RECORDS TO USE =
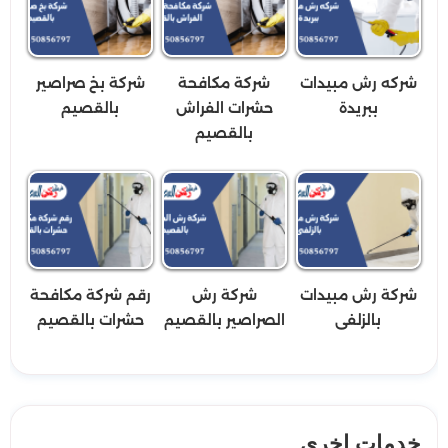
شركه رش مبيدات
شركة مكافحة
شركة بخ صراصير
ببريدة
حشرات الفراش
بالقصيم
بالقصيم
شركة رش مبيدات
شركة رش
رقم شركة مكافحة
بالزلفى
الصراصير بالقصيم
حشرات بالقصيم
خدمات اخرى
---
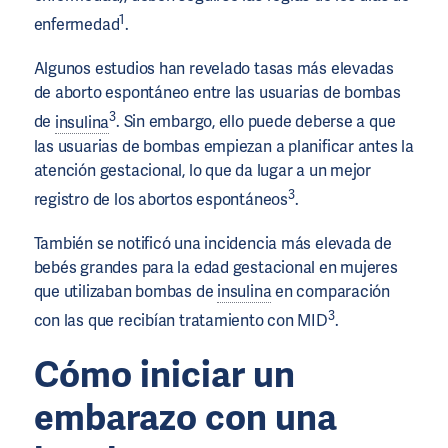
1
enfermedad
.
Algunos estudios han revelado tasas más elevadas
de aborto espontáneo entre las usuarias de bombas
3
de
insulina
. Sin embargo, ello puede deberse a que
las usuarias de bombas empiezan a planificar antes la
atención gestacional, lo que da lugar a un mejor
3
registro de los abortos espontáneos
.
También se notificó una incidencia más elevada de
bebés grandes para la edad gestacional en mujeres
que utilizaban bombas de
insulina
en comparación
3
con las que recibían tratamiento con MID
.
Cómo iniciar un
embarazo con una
==
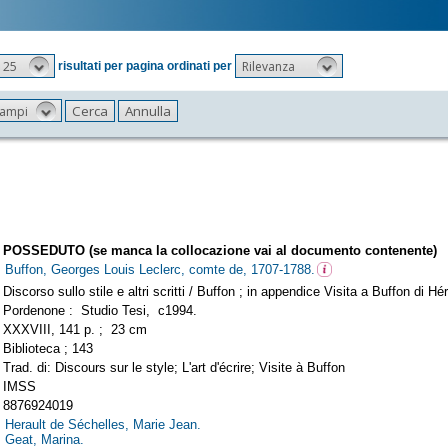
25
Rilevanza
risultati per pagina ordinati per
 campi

WHAT IS EXPECTED = Only the number is wanted: how many lines in the entries above contain the word "usuarias"?

EXERCISE RESULT = 2